BRIEF DESCRIPTION OF THE DRAWINGS

(1) The present disclosure will become more fully understood from the detailed description and the accompanying drawings, wherein:

(2) FIG. 1 is a perspective sectional view of an electronically actuated locking differential constructed in accordance to one example of the present disclosure;

(3) FIG. 2 is another perspective sectional view of the electronically actuated locking differential shown in FIG. 1; and

(4) FIG. 3 is an enlarged view of a portion of the electronically actuated locking differential shown in FIG. 2.

DETAILED DESCRIPTION

(5) With initial reference to FIGS. 1 and 2, an electronically actuated locking differential is generally indicated at 10. The electronically actuated locking differential 10 generally includes a gear case 12 formed by coupling (e.g., bolting) a hub portion 14 and housing portion 16. Torque input to the differential is typically by an input ring gear (not shown), which may be attached to a flange 18 of the gear case 12. Each of the hub portion 14 and the housing portion 16 of the gear case 12 may be mounted to a bearing set (not shown) to provide rotational support for the differential 10 relative to an outer housing or carrier (not shown).

(6) The gear case 12 defines a gear chamber 20, which generally supports a differential gear set including a pair of input pinion gears 22 rotatably mounted on a pinion shaft 24, which is secured relative to the gear case 12 by any suitable mechanism. The pinion gears 22 are meshingly engaged with a respective pair of left and right side gears 26, 28. The side gears 26, 28 define respective sets of internal, straight splines 30 that are adapted to be in splined engagement with mating external splines on a respective pair of left and right axle shafts (not shown).

(7) The electronically actuated locking differential 10 further includes a rotation prevention mechanism 32 configured to selectively prevent relative rotation of the left and right axle shafts. The rotation prevention mechanism 32 is disposed within gear case 12 and generally includes a lock plate 34 operably associated with side gear 26 (the first output gear).

(8) In the example embodiment, the lock plate 34 is spaced apart from and faces the side gear 26. The lock plate 34 includes a plurality of circumferential protrusions 36 and a plurality of radially spaced dog teeth 38 (e.g., see FIG. 3).
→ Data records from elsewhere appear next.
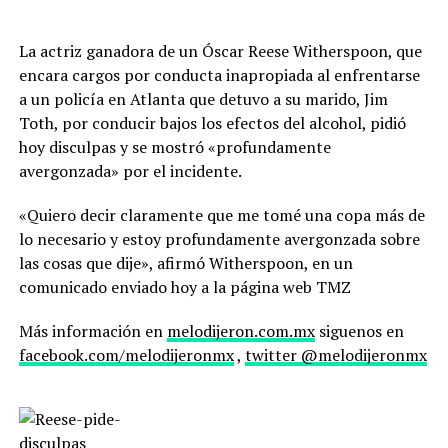
La actriz ganadora de un Óscar Reese Witherspoon, que
encara cargos por conducta inapropiada al enfrentarse
a un policía en Atlanta que detuvo a su marido, Jim
Toth, por conducir bajos los efectos del alcohol, pidió
hoy disculpas y se mostró «profundamente
avergonzada» por el incidente.
«Quiero decir claramente que me tomé una copa más de
lo necesario y estoy profundamente avergonzada sobre
las cosas que dije», afirmó Witherspoon, en un
comunicado enviado hoy a la página web TMZ
Más información en
melodijeron.com.mx
siguenos en
facebook.com/melodijeronmx
,
twitter @melodijeronmx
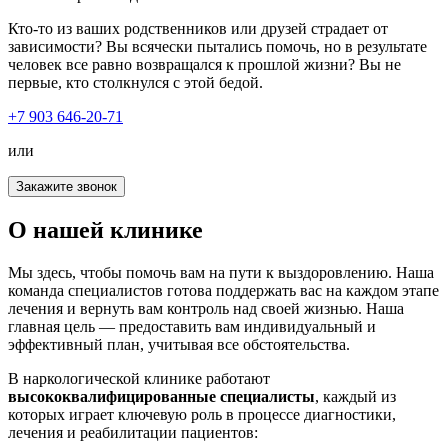
Кто-то из ваших родственников или друзей страдает от
зависимости? Вы всячески пытались помочь, но в результате
человек все равно возвращался к прошлой жизни? Вы не
первые, кто столкнулся с этой бедой.
+7 903 646-20-71
или
Закажите звонок
О нашей клинике
Мы здесь, чтобы помочь вам на пути к выздоровлению. Наша
команда специалистов готова поддержать вас на каждом этапе
лечения и вернуть вам контроль над своей жизнью. Наша
главная цель — предоставить вам индивидуальный и
эффективный план, учитывая все обстоятельства.
В наркологической клинике работают
высококвалифицированные специалисты
, каждый из
которых играет ключевую роль в процессе диагностики,
лечения и реабилитации пациентов:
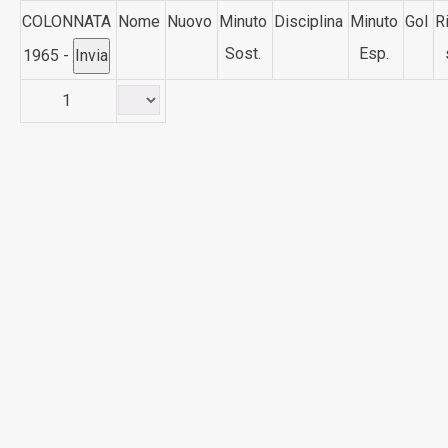
COLONNATA
Nome
Nuovo
Minuto
Disciplina
Minuto
Gol
R
Sost.
Esp.
1965 -
1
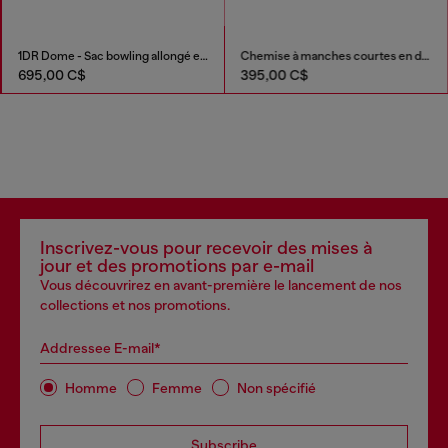
1DR Dome - Sac bowling allongé en cuir
Chemise à manches courtes en denim fluide surteint
695,00 C$
395,00 C$
Inscrivez-vous pour recevoir des mises à
jour et des promotions par e-mail
Vous découvrirez en avant-première le lancement de nos
collections et nos promotions.
Addressee E-mail*
Homme
Femme
Non spécifié
Subscribe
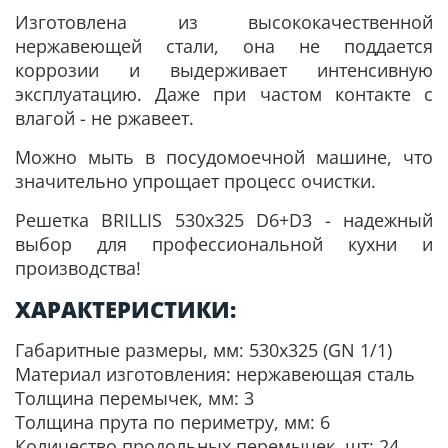
Изготовлена из высококачественной
нержавеющей стали, она не поддается
коррозии и выдерживает интенсивную
эксплуатацию. Даже при частом контакте с
влагой - не ржавеет.
Можно мыть в посудомоечной машине, что
значительно упрощает процесс очистки.
Решетка BRILLIS 530х325 D6+D3 - надежный
выбор для профессиональной кухни и
производства!
ХАРАКТЕРИСТИКИ:
Габаритные размеры, мм: 530x325 (GN 1/1)
Материал изготовления: нержавеющая сталь
Толщина перемычек, мм: 3
Толщина прута по периметру, мм: 6
Количество продольных перемычек, шт: 24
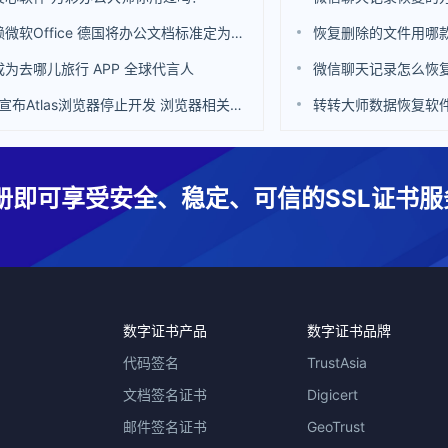
不再依赖微软Office 德国将办公文档标准定为ODF
恢复删除的文件用哪
为去哪儿旅行 APP 全球代言人
微信聊天记录怎么恢
OpenAI宣布Atlas浏览器停止开发 浏览器相关功能也集成到ChatGPT中
转转大师数据恢复软
册即可享受安全、稳定、可信的SSL证书服
数字证书产品
数字证书品牌
代码签名
TrustAsia
文档签名证书
Digicert
邮件签名证书
GeoTrust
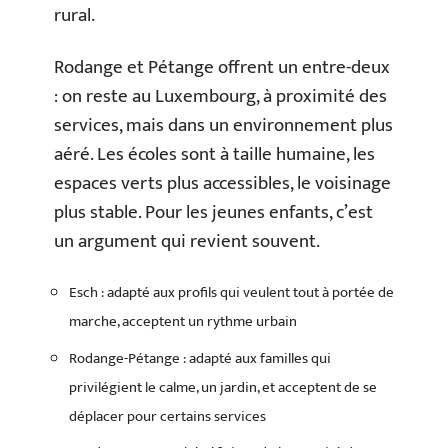
rural.
Rodange et Pétange offrent un entre-deux
: on reste au Luxembourg, à proximité des
services, mais dans un environnement plus
aéré. Les écoles sont à taille humaine, les
espaces verts plus accessibles, le voisinage
plus stable. Pour les jeunes enfants, c’est
un argument qui revient souvent.
Esch : adapté aux profils qui veulent tout à portée de
marche, acceptent un rythme urbain
Rodange-Pétange : adapté aux familles qui
privilégient le calme, un jardin, et acceptent de se
déplacer pour certains services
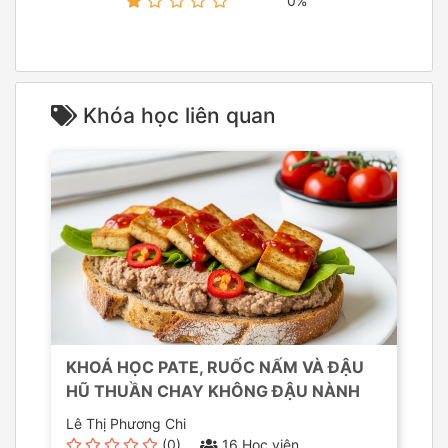
0%
Khóa học liên quan
KHOÁ HỌC PATE, RUỐC NẤM VÀ ĐẬU
HŨ THUẦN CHAY KHÔNG ĐẬU NÀNH
Lê Thị Phương Chi
(0)
16 Học viên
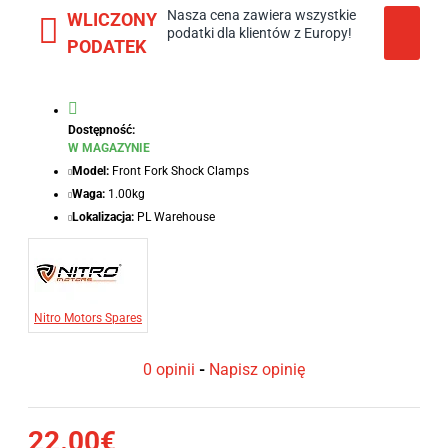
Nasza cena zawiera wszystkie
WLICZONY
podatki dla klientów z Europy!
PODATEK
Dostępność:
W MAGAZYNIE
Model:
Front Fork Shock Clamps
Waga:
1.00kg
Lokalizacja:
PL Warehouse
Nitro Motors Spares
0 opinii
-
Napisz opinię
22.00€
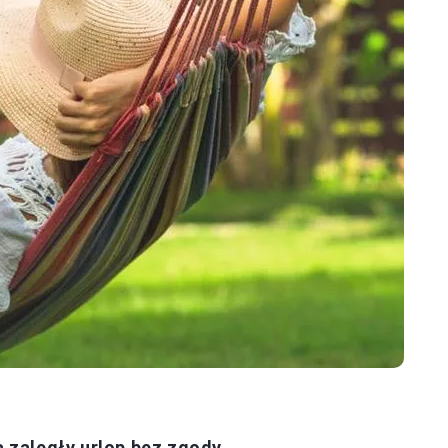
 zaległy urlop bez zgody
The circumferential protrusions 36 are disposed on an outer diameter circumference of lock plate 34 and are configured to be received within slots (not shown) formed within an inner wall of the gear case 12 to prevent relative rotation between the lock plate 34 and the gear case 12. In the illustrated example, each circumferential protrusion 36 defines an aperture 37. The dog teeth 38 are formed on a surface facing toward the side gear and are configured to selectively engage the side gear 26, as described herein in more detail. In the example configuration, the lock plate 34 is biased toward a non-actuated, unlocked mode by a biasing mechanism 40 such as, for example, a wave spring.

(9) In the example embodiment, an electronic actuator 50 is disposed primarily external to the gear case 12 in a location opposite the flange 18 at a bell end of the gear case 12 and adjacent to side gear 28 (the second output gear). The electronic actuator 50 generally includes a stator 52, an armature 54, and a plurality of pins or pull rods 56.

(10) In the illustrated example shown in FIGS. 1 and 2, the stator 52 defines a cavity 58 configured to receive an electromagnetic coil 60. The coil 60 is configured to be energized via electrical leads (not shown) and receive direct current (DC) for a power source (not shown) such as a vehicle battery. The armature 54 is a generally circular or annular plate that is spaced apart from the stator 52 by a gap 62. In the example embodiment, the armature 54 is mechanically coupled to the lock plate 34 via the plurality of pull rods 56, which extend through protrusion apertures 37, the gear case 12 and the gear chamber 20, as shown in FIGS. 1-3. Accordingly, as illustrated, the lock plate 34 is configured at an opposite end of the gear case 12 relative to the stator 52 and armature 54. Such a configuration advantageously provides a more compact arrangement of differential 10 than previously known systems.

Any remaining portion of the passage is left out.